Drug is set to enter large phase III study in early 2015

Merck building

Merck & Co has joined the race to develop a vaccine for the Ebola virus after agreeing a deal to develop NewLink Genetics’ investigational candidate.

Merck will gain exclusive rights to rVSV-EBOV, a vaccine candidate originally developed by the Public Health Agency of Canada (PHAC) that is currently in phase I clinical trials to prevent the Ebola virus and is set to enter a large phase III study in the New Year. The PHAC retains non-commercial rights to the vaccine.

The vaccine is based on a strain of vesicular stomatitis virus that has been modified to express an Ebola virus protein. It is currently being investigated in a limited number of patients at the Walter Reed Army Institute of Research in the US and the National Institute of Allergy and Infectious Diseases (NIAID) at the US National Institutes of Health (NIH).

Additional phase I studies are planned to take place in Switzerland, Germany, Kenya, and Gabon in a global effort coordinated by the World Health Organization (WHO) while the Canadian Immunization Research Network will lead trials in Canada.
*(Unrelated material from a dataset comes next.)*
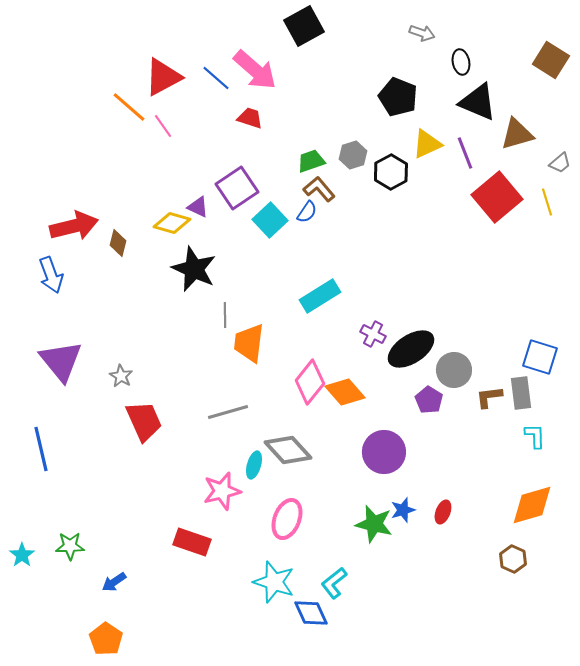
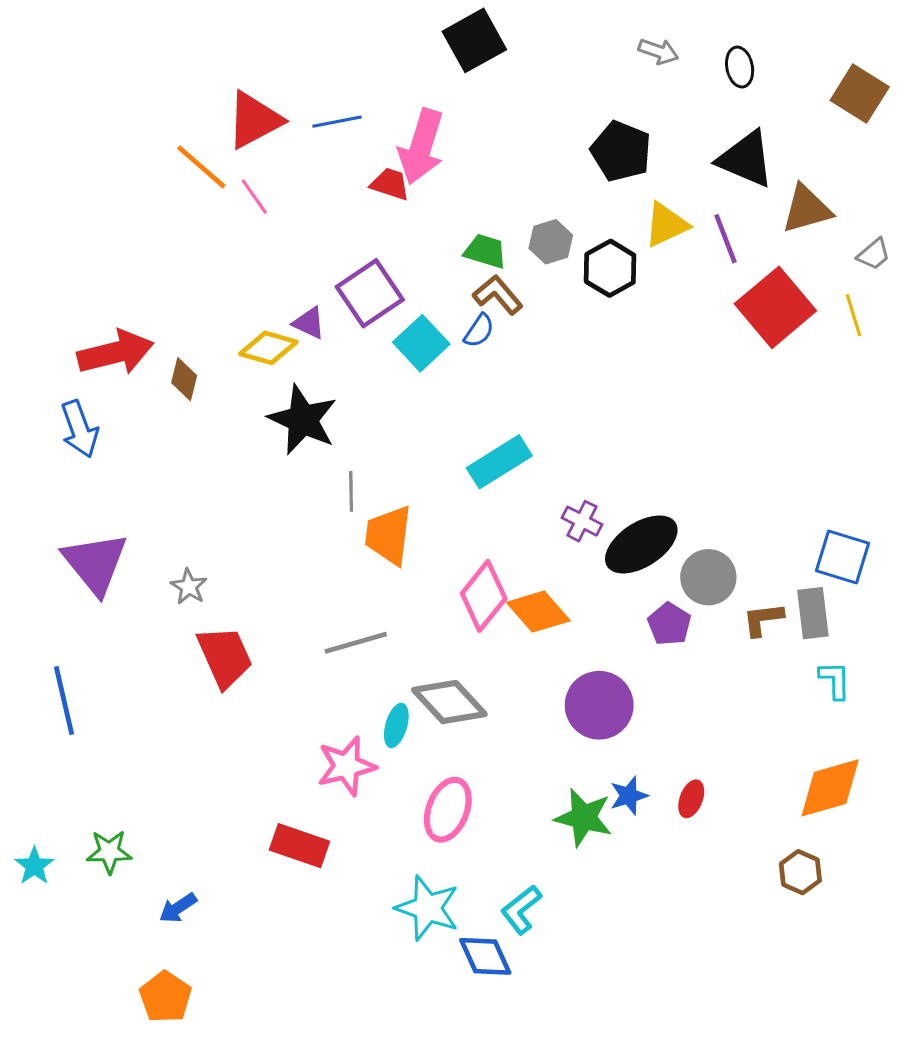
black ellipse: (461, 62) -> (740, 67), moved
pink arrow: (255, 70) -> (421, 147), moved, turned 66
blue line: (216, 78) -> (337, 122), turned -52
green trapezoid: (311, 161) -> (485, 251), turned 36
The current Ebola epidemic in West Africa has so far claimed the lives of more than 5,000 people in Guinea, Liberia and Sierra Leone and has led to a global effort from public and private healthcare organisations to fight the disease.

The fight is made tougher by the lack of approved treatments or vaccines for the Ebola virus and the WHO has backed the use of untested drugs, such as Mapp Pharmacueticals’ ZMapp which has had some degree of success in the limited number people it has been used in, while the European Medicines Agency (EMA) has encouraged companies to apply for orphan drug status to speed up research.

For larger pharma companies the main interest has been in developing a vaccine to prevent the disease and several companies have fast-tracked research programmes.

This includes GlaxoSmithKline (GSK), which is researching ChAd3-EBOV with support from the European Commission. Johnson & Johnson (J&J) is also fast-tracking an Ebola programme and has said it intends to produce more than one million doses of an Ebola vaccine in 2015.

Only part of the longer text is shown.